Enhancing battery temperature performance through triz
29 Nov, 2023
4 min
Enhancing Battery Temperature
TRIZ, Theory of Inventive Problem Solving, is a systematic and structured approach to addressing challenges, equipped with an array of tools. This scientific methodology relies on the analysis of historical patterns of invention and evolution.
Challenge
The challenge was to expand the temperature working range of cylindrical lithium-ion battery packs used in battery-powered tools. These batteries had limitations in both cold and hot temperatures, affecting their efficiency and lifespan. Current battery management systems monitor and control battery temperature but result in limitations on battery usage.
Solution
The solution involved applying the Theory of Inventive Problem Solving (TRIZ) principles to identify and address the issue. Several TRIZ principles were applied:
Segmentation: The battery pack was divided into smaller parts for more effective temperature monitoring. A stepwise segmented charging technique was implemented for lithium-ion batteries, which induced thermal management by low-temperature internal heating.
Moving to a New Dimension: Battery shape and orientation were modified to enhance heat dissipation. Changes in the battery’s physical state were explored to optimize temperature regulation.
Transformation of Physical and Chemical States: The study investigated using multi-functional electrolytes that could change physical states to regulate battery temperature effectively.
Use of Phase Transitions: Phase change materials were explored to maintain battery temperature within an optimal range.
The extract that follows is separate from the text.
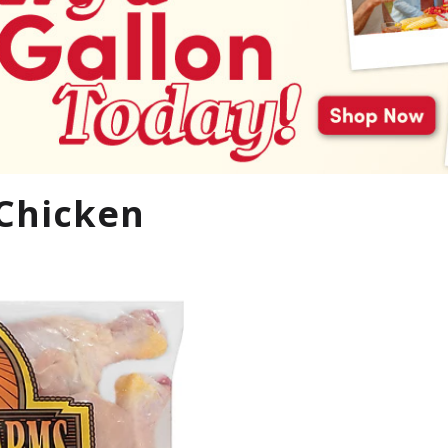
 Chicken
Composite Materials: The use of composite materials for battery components, such as electrodes and electrolytes, was considered to improve thermal performance.
Results
Implementing these TRIZ principles led to significant improvements in the battery temperature working range. The batteries could now operate more efficiently in both extremely cold and hot conditions, increasing their overall performance and lifespan. Additional benefits included cost reduction, maintenance of equipment size and shape, and reduced weight.
The Conclusion
The application of TRIZ principles provided innovative solutions to the challenge of expanding the temperature working range of lithium-ion battery packs. By segmenting the battery, modifying its shape and orientation, and leveraging phase change materials and composite materials, the batteries could perform optimally in a wider range of temperatures. This not only improved the efficiency of battery-powered tools but also offered economic and practical advantages. TRIZ principles proved to be a valuable problem-solving methodology for enhancing battery technology.